The item produced by George Thomas in his book certainly is of a pleasing appearance, but in a fit of idleness I was put off by all the profiling by mill and file, so I tried a different approach. Fig7.
A short piece of bar of the finished diameter was faced to the required length and chamfered on both ends. A small centre drill was used to just touch and leave a small mark in the centre. The piece was removed from the chuck and with a scriber resting in the centre mark, a rule was brought up to touch the scriber and a deep line scribed from the centre to the outer edge. At 3mm from the centre, a punch mark was made on the line.
Now boring the offset hole calls for holding in the four jaw chuck, but with the idleness still prevailing, I set one of the jaws of the three jaw horizontal facing forward and inserted the blank with the outer end of the scribed line in the centre of the jaw. The jaws were opened until a short piece of 3/16in. Dia. material could be inserted between the jaw and the work, parallel with the chuck face and the jaws gently tightened. A check was made that the punch mark was running true and the face of the work was even with the tips of the chuck jaws before finally tightening the chuck.
The piece was centred and drilled 6mm, opening the hole in 2mm stages until 13mm, which was my largest drill below the 16mm required. With hindsight, and having a 16mm drill, I should have made this part first and turned the spigot on the pillar to suit, but the idleness didn’t set in until I got to this part! However, the hole is opened up with a boring bar to be a firm push fit on the spigot of the pillar.

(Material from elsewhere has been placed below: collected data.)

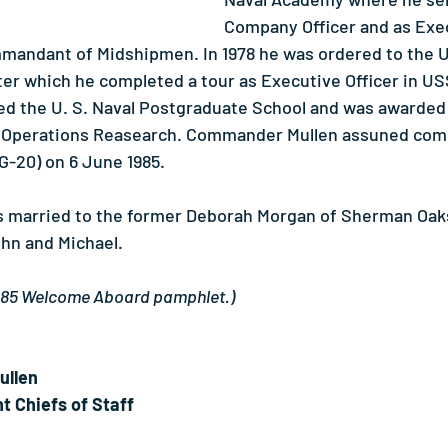
Company Officer and as Exe
mmandant of Midshipmen. In 1978 he was ordered to the 
ter which he completed a tour as Executive Officer in 
nded the U. S. Naval Postgraduate School and was awarded
n Operations Reasearch. Commander Mullen assuned co
20) on 6 June 1985.
 married to the former Deborah Morgan of Sherman Oaks,
hn and Michael.
1985 Welcome Aboard pamphlet.)
ullen
t Chiefs of Staff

The piece is now held in the milling vice with the scribed line level with the top of the front jaw. I don’t have sophisticated centre-finding equipment so a point was held in the milling chuck and aligned with one side of the collar. The table was moved 5mm until the point now located the centre of the width and this axis locked. The chuck was moved clear and the point replaced with a 6mm end mill. This being lowered level with the top of the vice jaw and just touching the outer edge of the collar.
With the cutter withdrawn, the table was moved 7mm towards the cutter in the other axis and a stop locked to keep this position. The cutter is fed to the stop from the side in 2mm steps of down feed until the end mill is cutting its full diameter, this axis is then locked.
The end mill is replaced with a centre drill and a shallow centre made. Then drill tapping size for M4 to a depth just short of breaking through. Follow with a 4mm drill to a point 1mm below the scribed line. The tap can be started at this stage if possible but the clearance hole should provide guidance for hand tapping.
When the tapping is completed, the piece is again set in the vice with the line horizontal, this time with the line clear of the side of the vice jaws. Holding the piece at the extremities of the jaws, a piece of packing equal in thickness to the work is placed at the opposite end and the jaws tightened.
Align a small slitting saw central with the line, making sure it will be clear of the vice jaws whilst able to break through into the bore. Form the slot and clean up all round the slot with a square Swiss file. Fit on the spigot, insert the piece of bar for the post and test the clamping action with an Allen screw.
This turned item, Fig. 8 is quite straight forward and requires little comment. The handle is up to personal preference again, but I find small taper pins ideal in this situation. Having exhausted the stock I acquired many years ago and being unable to find replacements, I have come up with a way to mass produce two sizes I can use, and as these are ‘in stock’ it is a quick way to provide such handles. The position for the handle is found by fitting the screw and tightening it with pliers. Use soft packing between the jaws and the work and pull up the screw until the bar is fully locked in the pillar. A mark is made on the screw to leave the handle pointing down at about 45deg. when fully locked.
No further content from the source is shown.